Kunal Mullick: Quark is something that brought in a revolution of professional typesetting to the page makeup and composition industry, and you’re right when you say that Indesign is going to give every other programme a run for it’s money especially Quark because it is so well integrated with Illustrator and it’s the beginning of a different way of working with these tools and it’s very intuitive. And unless Quark does something very quickly, I am afraid they run the danger of going into oblivion. I am sure they are aware of this and there are many changes on the anvil but still today the typographic features available in Quark, the control that you have on them, especially for long document and book publishing, has to be implemented in Indesign and I am sure it will. But the other thing you mentioned about alternative publishing on the Internet, those are features that Quark needs to look at very seriously. It’s available only through thire-party extras, but these features need to be built into the programme and they have to work with industry standard tools more efficiently. . .

 

PDF and Digital Distribution of Advertising

R.S. Dugal

Digital delivery of advertisements is a very interesting phenomenon.

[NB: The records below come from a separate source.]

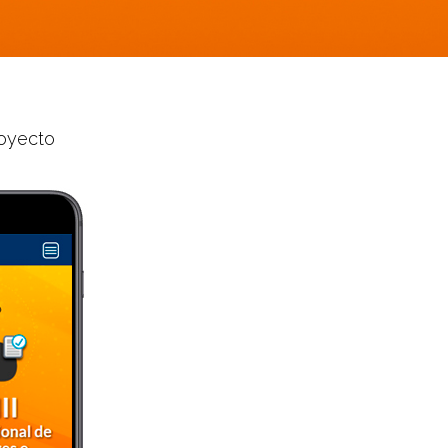
royecto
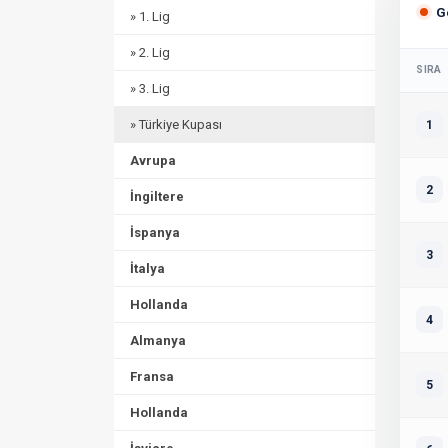
G
» 1. Lig
» 2. Lig
SIRA
» 3. Lig
» Türkiye Kupası
1
Avrupa
2
İngiltere
İspanya
3
İtalya
Hollanda
4
Almanya
Fransa
5
Hollanda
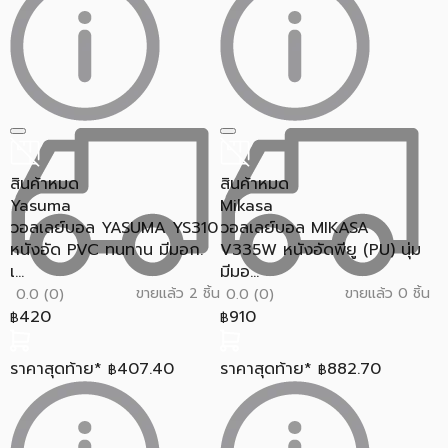
สินค้าหมด
สินค้าหมด
Yasuma
Mikasa
วอลเลย์บอล YASUMA YS310
วอลเลย์บอล MIKASA
หนังอัด PVC ทนทาน มีมอก.
V335W หนังอัดพียู (PU) นุ่ม
เ...
มีมอ...
ขายแล้ว 2 ชิ้น
ขายแล้ว 0 ชิ้น
0.0 (0)
0.0 (0)
420
910
฿
฿
ราคาสุดท้าย*
407.40
ราคาสุดท้าย*
882.70
฿
฿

About Rs 4000 crores worth of revenue according to me, was generated for the print media last year. Today, almost all the advertisements are designed digitally. Process houses design the advertisements digitally, put them on film, convert it from a digital to an the analog format, deliver the film to the newspaper, which has done almost its entire page digitally, and which is now getting its advertisements in an analog form. The analog advertisement is either stripped-in manually to the newspaper page, or it has to be scanned to convert it to a digital form. The most significant thing that happens with digital delivery is that there are no positives. You create the advertisement digitally, deliver it to the newspaper digitally, and the newspaper accepts it digitally. There are tremendous advantages. When we look at technologies, people accept technology primarily because it has some singular benefits for them. It creates a new revolution in the way you do business.

A lot has been said on how we transited from the old typesetting world to the new world with Postscript imagesetting. That’s exactly the revolution that’s waiting to happen as far as advertisements are concerned. It’s a win-win situation for everybody - for the advertiser and the advertising agency, for the newspaper and for the publisher. It happens without positives and without delays. Today this is a buyer’s paradise, as compared to 10 years ago, when it was a seller’s paradise. It’s the buyer who is demanding today, the time has come when somebody would like to release an advertisement just hours before the deadline of the newspaper and this should be possible to do. In fact, the new technology the world is asking for, is the auctioning of advertising space. The problems people have had with the conventional method of sending advertisements have been longstanding ones.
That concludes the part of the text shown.